A 37-page indictment brought by special counsel Robert Mueller says the interference was well-funded and well-organized and tested a number of potential vulnerabilities in the electoral system.
“This is a watershed moment,” said Bennett Gershman, who spent four years investigating judicial corruption with a New York special prosecutor. “This is the first corroboration we have of Russia’s involvement in our democracy in a big way.”
Andrew Leipold, a law professor at the University of Illinois who served as a consultant on special counsel Kenneth W. Starr’s Whitewater investigation, agreed. He said the indictments should end the debate over whether Russia interfered in the U.S. election.
“The most important thing about the indictments is that it moved the baseline of the Russian story from ‘did anything happen’ to ‘something did in fact happen,’” he said. “The whole story changes to ‘Russia did it, and now what?’”
Now that the Department of Justice has acknowledged Russian interference, the next step is murky.
The indictment says the defendants stole identities from U.S. citizens to create a social media presence to “sow discord.” It is not known if these charges eventually will be linked to other accusations of Russian meddling, including the hacking of the Democratic National Committee’s emails.
“Russia had a number of strategies, and [the] social media aspect only came to light recently,” said Richard Painter, who served as White House ethics counsel under George W. Bush. “On the other side of things, I don’t see how the Mueller team is finished with anything. We know about some contacts between Russia and the Trump campaign that have been in the press for the past couple of months. Mueller has not reached any conclusion on that.”

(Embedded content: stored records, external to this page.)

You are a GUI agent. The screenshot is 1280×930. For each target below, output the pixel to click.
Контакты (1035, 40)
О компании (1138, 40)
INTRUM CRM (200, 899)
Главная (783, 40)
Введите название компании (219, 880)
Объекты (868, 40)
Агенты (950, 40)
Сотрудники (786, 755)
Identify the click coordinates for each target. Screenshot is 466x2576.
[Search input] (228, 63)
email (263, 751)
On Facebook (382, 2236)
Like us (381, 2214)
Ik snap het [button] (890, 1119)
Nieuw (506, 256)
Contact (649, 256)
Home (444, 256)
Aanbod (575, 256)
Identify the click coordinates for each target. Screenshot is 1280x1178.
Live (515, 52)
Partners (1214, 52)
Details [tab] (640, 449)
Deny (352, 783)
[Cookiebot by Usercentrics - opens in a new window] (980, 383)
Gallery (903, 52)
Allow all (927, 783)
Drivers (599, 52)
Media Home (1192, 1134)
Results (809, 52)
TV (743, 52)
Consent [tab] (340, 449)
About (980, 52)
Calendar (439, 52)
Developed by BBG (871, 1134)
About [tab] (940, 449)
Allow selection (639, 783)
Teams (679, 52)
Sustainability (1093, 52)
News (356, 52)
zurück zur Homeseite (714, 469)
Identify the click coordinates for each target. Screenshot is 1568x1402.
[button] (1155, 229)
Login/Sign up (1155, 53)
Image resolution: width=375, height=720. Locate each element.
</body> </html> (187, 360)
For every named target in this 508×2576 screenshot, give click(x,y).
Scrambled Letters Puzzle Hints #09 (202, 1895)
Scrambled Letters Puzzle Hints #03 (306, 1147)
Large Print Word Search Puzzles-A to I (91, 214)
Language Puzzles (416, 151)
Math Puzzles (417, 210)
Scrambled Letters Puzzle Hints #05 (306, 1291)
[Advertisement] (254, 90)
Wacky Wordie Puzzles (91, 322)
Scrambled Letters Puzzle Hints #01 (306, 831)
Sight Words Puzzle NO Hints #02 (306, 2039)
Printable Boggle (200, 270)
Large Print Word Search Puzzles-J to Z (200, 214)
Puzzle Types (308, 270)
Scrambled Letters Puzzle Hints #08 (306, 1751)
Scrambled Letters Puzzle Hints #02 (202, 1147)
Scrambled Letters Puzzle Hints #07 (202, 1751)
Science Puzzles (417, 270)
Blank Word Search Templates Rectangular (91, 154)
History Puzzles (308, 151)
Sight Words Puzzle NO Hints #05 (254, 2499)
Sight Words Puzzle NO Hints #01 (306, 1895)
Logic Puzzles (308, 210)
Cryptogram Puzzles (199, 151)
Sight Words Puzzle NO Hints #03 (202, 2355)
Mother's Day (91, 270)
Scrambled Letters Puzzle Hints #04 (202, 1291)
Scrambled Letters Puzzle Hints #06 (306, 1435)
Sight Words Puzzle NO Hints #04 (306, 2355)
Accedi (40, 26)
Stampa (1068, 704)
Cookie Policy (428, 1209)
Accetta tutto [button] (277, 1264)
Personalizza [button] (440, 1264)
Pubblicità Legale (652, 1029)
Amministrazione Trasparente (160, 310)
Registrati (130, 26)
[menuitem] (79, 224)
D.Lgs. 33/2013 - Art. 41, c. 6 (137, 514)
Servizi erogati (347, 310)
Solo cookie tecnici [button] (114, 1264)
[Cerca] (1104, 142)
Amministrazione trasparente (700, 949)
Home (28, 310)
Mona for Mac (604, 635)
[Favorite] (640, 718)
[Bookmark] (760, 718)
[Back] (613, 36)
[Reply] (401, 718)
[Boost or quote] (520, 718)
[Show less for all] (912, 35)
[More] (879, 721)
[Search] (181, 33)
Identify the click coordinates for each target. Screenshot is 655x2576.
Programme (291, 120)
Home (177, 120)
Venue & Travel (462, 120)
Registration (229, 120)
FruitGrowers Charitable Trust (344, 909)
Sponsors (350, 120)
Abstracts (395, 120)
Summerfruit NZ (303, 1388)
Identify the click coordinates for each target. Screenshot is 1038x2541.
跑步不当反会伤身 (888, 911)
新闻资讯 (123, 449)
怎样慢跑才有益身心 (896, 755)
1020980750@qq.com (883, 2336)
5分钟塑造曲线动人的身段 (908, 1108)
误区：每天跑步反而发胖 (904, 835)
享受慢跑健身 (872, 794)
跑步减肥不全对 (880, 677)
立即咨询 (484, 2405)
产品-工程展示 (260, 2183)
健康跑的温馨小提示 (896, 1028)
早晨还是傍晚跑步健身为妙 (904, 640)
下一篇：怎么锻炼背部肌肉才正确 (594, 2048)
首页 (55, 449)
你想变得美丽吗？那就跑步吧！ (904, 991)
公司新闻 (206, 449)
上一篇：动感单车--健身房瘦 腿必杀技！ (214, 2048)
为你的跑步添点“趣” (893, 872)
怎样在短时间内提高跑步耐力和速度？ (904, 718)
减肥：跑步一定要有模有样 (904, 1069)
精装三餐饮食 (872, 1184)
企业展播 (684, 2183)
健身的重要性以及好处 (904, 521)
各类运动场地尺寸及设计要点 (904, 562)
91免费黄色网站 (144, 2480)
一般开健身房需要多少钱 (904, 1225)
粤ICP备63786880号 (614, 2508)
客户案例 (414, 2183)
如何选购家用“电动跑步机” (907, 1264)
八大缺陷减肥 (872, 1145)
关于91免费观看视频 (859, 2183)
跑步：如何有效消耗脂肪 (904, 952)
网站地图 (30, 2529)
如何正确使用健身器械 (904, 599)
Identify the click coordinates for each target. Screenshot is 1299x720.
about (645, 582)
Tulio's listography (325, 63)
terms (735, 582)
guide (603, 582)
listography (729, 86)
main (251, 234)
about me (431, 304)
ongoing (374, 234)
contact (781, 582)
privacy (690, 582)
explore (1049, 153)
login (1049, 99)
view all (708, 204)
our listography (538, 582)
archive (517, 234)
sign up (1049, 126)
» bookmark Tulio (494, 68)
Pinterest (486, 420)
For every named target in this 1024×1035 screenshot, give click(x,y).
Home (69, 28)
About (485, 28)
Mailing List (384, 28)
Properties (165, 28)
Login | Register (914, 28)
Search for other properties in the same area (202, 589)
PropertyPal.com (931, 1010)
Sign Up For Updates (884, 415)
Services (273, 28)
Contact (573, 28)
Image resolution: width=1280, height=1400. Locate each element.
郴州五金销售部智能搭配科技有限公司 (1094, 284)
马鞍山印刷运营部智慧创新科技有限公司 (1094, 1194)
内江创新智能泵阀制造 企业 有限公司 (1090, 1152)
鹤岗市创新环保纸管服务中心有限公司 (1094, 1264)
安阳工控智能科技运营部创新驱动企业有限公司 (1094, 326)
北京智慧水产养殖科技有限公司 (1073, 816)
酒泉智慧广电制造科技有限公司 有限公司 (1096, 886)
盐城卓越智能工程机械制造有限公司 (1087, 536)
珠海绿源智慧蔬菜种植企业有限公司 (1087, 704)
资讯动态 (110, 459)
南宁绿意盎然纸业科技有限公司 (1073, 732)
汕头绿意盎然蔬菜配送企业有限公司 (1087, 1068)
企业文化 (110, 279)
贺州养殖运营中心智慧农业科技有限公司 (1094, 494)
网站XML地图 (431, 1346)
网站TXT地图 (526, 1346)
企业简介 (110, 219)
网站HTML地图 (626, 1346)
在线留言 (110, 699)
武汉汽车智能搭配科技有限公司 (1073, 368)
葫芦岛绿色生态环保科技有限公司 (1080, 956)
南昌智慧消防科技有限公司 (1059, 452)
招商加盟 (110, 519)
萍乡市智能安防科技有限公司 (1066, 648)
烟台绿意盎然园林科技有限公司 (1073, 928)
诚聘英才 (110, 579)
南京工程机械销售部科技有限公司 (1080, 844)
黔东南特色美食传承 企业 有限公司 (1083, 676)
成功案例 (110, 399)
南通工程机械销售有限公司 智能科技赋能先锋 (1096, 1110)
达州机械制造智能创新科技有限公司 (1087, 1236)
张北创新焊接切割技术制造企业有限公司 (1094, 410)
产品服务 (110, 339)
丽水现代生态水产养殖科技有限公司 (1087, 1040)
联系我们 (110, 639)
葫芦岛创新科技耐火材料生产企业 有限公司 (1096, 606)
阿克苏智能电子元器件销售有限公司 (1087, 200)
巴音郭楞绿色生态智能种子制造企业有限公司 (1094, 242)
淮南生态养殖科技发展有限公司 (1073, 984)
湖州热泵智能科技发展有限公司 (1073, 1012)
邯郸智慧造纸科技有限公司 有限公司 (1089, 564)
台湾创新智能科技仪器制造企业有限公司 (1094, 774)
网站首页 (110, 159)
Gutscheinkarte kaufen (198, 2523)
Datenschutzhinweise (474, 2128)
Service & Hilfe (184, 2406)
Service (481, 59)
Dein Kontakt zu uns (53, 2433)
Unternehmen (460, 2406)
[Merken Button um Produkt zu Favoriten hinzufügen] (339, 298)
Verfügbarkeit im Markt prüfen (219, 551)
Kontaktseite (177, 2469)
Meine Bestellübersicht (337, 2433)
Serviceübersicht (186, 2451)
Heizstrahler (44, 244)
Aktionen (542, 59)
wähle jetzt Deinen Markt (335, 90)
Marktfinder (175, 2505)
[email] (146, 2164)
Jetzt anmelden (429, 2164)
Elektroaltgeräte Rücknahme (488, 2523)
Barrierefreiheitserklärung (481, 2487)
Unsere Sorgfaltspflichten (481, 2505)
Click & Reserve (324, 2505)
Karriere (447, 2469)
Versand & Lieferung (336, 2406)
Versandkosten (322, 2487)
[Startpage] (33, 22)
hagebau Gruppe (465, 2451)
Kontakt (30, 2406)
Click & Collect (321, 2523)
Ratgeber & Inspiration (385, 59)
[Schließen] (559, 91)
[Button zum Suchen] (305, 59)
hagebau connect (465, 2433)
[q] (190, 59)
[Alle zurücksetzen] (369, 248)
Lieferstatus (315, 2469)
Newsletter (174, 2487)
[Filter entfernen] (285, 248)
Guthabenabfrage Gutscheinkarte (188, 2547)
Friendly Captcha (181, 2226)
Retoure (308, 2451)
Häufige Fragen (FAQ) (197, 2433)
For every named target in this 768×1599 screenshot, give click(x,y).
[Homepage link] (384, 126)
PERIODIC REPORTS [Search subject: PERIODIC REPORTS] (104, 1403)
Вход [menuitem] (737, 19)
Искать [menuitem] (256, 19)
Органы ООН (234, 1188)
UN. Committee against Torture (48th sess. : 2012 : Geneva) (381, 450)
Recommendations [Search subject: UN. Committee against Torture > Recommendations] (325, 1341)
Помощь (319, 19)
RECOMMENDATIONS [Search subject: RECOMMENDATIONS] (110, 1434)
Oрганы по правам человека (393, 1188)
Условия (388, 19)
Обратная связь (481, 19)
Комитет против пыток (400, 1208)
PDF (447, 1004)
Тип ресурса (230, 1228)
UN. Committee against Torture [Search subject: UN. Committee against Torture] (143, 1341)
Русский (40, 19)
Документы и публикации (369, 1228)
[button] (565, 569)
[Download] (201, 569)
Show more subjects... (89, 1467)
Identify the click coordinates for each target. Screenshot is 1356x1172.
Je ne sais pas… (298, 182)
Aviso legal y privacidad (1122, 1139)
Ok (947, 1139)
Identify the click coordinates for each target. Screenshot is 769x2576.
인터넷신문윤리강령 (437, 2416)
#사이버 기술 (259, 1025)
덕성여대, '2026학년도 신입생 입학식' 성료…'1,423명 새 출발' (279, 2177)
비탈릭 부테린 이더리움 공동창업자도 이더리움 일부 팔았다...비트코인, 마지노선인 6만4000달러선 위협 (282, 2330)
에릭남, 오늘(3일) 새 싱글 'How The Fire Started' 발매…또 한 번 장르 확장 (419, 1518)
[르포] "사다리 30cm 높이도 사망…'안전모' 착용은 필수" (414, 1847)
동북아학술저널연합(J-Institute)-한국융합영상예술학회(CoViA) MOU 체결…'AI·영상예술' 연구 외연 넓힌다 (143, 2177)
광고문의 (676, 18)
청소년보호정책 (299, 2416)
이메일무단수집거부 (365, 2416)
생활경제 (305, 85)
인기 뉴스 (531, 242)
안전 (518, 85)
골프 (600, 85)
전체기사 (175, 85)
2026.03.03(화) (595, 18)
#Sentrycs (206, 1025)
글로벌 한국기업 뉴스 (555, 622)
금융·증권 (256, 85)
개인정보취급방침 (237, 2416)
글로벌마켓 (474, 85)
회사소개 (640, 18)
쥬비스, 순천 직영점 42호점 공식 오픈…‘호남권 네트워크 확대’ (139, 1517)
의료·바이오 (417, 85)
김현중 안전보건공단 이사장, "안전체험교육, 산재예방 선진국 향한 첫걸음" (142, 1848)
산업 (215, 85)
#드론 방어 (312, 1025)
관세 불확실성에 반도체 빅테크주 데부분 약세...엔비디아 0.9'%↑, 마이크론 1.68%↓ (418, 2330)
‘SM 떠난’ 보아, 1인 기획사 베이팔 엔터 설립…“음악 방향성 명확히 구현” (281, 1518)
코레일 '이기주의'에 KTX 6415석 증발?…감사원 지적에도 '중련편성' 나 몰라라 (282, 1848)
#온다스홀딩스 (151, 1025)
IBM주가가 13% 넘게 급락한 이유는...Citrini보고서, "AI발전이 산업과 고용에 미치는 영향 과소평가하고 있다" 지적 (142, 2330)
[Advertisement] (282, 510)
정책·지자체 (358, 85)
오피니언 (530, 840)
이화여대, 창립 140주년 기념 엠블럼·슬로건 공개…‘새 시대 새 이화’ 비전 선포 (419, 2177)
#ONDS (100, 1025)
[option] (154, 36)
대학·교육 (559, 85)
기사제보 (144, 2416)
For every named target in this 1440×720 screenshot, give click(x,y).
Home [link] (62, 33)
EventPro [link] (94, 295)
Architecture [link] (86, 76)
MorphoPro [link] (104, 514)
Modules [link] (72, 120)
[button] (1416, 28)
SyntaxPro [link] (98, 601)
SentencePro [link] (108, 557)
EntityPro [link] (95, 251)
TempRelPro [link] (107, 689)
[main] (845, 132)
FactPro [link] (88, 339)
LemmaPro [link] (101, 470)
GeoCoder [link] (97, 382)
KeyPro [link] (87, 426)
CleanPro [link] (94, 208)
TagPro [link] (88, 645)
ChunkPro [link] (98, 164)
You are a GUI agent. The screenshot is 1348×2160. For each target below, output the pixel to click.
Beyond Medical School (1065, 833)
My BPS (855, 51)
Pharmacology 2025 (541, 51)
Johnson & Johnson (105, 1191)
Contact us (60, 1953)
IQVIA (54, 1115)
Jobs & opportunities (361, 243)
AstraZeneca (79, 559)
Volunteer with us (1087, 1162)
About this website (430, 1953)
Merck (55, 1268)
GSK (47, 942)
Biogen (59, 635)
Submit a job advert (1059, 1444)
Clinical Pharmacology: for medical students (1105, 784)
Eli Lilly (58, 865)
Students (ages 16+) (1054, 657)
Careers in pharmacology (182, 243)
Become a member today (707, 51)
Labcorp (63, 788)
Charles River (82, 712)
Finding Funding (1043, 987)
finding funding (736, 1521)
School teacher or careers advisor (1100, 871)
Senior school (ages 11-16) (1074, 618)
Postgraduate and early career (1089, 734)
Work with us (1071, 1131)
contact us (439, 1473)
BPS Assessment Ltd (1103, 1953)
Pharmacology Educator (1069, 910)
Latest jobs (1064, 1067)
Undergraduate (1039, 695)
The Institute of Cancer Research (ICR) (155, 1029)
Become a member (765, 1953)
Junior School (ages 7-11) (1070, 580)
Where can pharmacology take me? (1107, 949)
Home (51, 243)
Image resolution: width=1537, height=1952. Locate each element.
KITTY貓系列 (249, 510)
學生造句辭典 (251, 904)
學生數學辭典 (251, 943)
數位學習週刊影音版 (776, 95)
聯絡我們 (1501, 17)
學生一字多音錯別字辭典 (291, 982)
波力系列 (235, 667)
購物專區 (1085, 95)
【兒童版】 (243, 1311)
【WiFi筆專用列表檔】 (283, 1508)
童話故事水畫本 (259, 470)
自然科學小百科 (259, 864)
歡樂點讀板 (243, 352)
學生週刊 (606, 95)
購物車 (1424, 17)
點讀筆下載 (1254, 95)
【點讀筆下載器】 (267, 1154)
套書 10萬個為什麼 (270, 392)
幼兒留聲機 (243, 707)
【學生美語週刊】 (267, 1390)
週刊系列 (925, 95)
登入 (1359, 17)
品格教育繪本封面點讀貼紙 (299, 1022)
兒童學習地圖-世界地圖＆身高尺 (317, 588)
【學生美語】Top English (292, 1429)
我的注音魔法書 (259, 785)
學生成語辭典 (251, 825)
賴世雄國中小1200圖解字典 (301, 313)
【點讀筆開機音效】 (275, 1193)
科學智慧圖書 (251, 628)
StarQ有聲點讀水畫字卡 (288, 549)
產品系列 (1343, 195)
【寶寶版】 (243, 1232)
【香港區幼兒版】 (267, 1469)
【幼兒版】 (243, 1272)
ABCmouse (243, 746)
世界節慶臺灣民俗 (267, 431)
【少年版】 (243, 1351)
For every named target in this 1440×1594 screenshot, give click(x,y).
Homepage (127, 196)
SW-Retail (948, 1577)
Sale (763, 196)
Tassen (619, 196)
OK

Members of the Trump campaign interacted with Russians 19 times and possibly as many as 31, according to media reports. One of those meetings has generated scrutiny from Mr. Mueller. Mr. Trump’s former national security adviser, Michael Flynn, was charged in connection with Mr. Mueller’s investigation. In December, Flynn pleaded guilty to one charge of lying to the FBI about his contact with a Russian ambassador.
Another meeting that has garnered attention occurred in June 2016 at Trump Tower. Mr. Trump’s son Donald Jr., son-in-law Jared Kushner and campaign manager Paul Manafort met with Russian lawyer Natalia Veselnitskaya, who promised documents that would incriminate Hillary Clinton.
Deputy Attorney General Rod Rosenstein said Friday that the Russians tried to deceive Trump campaign officials but no Americans were accused of colluding with the Russians.
“There is no allegation that any American is a knowing participant,” Mr. Rosenstein said. “There is no allegation that the charge altered the outcome of the 2016 election.”
Analysts differ on whether the indictment will shed light on other charges of Russian interference.
“My guess is that arms are going to be twisted and cooperation is going to be forthcoming,” Mr. Gershman said. “Who knows where all of this will lead, but there is a lot here to give people a clearer picture.”
Mr. Painter said the social media operation was likely one of several used by Russia to disrupt the election. He said even if the defendants are extradited to the U.S., which he sees as unlikely, it is doubtful they know much about other efforts.
“Russia had a big operation, and I’m not sure the social media people knew about the other operations,” he said.
As people began to ponder Mr. Mueller’s next move, the indictment gave little indication of where he could move next, Mr. Leipold said.
“Is this the first shoe or the last shoe?” he said. “I didn’t see anything in the indictment that said there is more to this story legally, but is Mueller done? It’s really hard to say.”